Why Independent Election Campaigns?

As the post-election legal maneuvering continues in Florida, some in the progressive movement may be thinking, “So what? Whoever ends up the victor, the people still lose. Elections are a waste of time. We should stay focused on the issues.”

This is the flip side of the point of view of other progressives who violently opposed the Nader campaign because of the votes it would draw from lesser-evil Al Gore. Yet, in many respects, there are similarities between these two positions, the electoral abstentionists and the no-matter-what Democrats. Both essentially discount the possibility of building a powerful and accountable third party. Both lack faith in the ability of masses of people and their leaders to contend successfully against the corporate elite for fundamental change, at least on the electoral playing field. And both would weaken the popular, progressive movement in its on-going struggles around issues by defanging it, removing a potentially valuable weapon with which to defend our gains and make advances.

Ultimately, what is going to change this country is not the election of someone like Ralph Nader to the Presidency but the emergence of a broadly-based, massive political movement. Such a movement, to be successful, must bring together workers, people of color, women, youth, lesbians/gays, farmers, environmentalists, immigrants and others in support of a genuinely progressive agenda and program. And this movement must become more than just a pressure group pushing from the outside. It must gain the power to implement its program.

This is where elections come in. The fact is that the United States is a country in which “democratic” elections have been the method of choosing government leaders going back to George Washington. The fact that those elections have been distorted by the influence of big money, increasingly so today, or the fact that women until the 1920s and African Americans in the South until the 1960s could not vote, does not change the fact that it has been electoral campaigns, not military coups or armed revolts, that have been the historic method of determining those people who will officially steer the ship of state. This dynamic is deeply rooted in the collective political psyche of the U.S.

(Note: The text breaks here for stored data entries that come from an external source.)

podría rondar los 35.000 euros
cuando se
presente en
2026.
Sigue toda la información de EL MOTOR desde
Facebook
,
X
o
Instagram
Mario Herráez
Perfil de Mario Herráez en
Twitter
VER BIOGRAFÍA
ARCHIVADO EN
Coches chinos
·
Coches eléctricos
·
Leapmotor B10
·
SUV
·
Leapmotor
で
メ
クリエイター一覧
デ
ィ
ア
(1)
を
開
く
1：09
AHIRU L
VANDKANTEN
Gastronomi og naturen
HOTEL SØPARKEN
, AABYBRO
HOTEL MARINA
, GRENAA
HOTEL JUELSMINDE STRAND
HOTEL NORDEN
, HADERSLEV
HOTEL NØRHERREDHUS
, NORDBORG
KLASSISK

Accordingly, if we on the Left wish to build a mass movement for systemic change, we cannot avoid the necessity of constructing an electoral-oriented political party that will represent and be based upon a popular alliance.

The Democratic Party is not such a vehicle, even if significant numbers of people of color, workers, women, gay/lesbian people and others vote for its candidates much more often than for Republicans. This happens because of our choice-limiting, winner-take-all reality and the Democrats’ success in derailing or coopting potentially threatening independent movements, such as what happened with the Rainbow Coalition movement of the 1980s.

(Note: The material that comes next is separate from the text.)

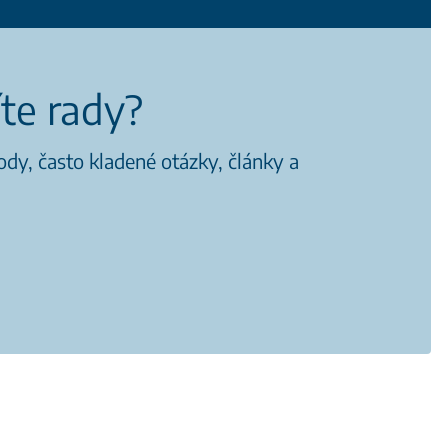
íte rady?
dy, často kladené otázky, články a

As many of us experienced through the Nader/LaDuke campaign, and as others have experienced through other independent electoral efforts over the years, independent electoral campaigns can be profoundly empowering.
It was empowering to sit in a filled-to-the-cheap-seats Madison Square Garden and hear alternative, truthful political analyses of what is wrong with this country and what can be done to make it right. It was empowering to know that you were one of many tens of thousands of volunteers giving of your time for a cause you knew was right. It was empowering to see your candidate on TV going toe-to-toe with the “experts” and coming out ahead, making his points clearly and with passion. And it was even empowering to see the election results, short of the 5% objective, for sure, but almost three million in number nationwide, despite everything that was done to destroy this movement.

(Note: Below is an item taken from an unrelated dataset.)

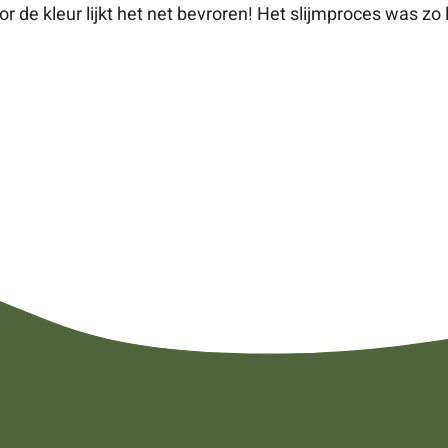
 de kleur lijkt het net bevroren! Het slijmproces was zo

Think how empowering such a campaign could be if it had significant involvement and leadership from trade unionists, from Blacks, Latinos, Native Americans and Asian/Pacific Islanders, from the women’s movement and from the other constituencies of the popular alliance. This must be a primary objective for 2004!

And yet, the electoral abstentionists have a valid point. The danger of electoral work is that those we elect, or who become prominent because of a campaign, will become more interested in advancing their political careers than in doing the right thing by those who worked for or voted for them. This is why a new, progressive political alternative in this country, the Greens in alliance with labor, communities of color and others, must be about on-going work year-round on issues, the use of a variety of tactics, and the building of organization that brings forward new leaders and keeps existing leadership honest. Only a wholistic, deeply-rooted, independent political alternative stands a chance of getting the job done. Let’s do it!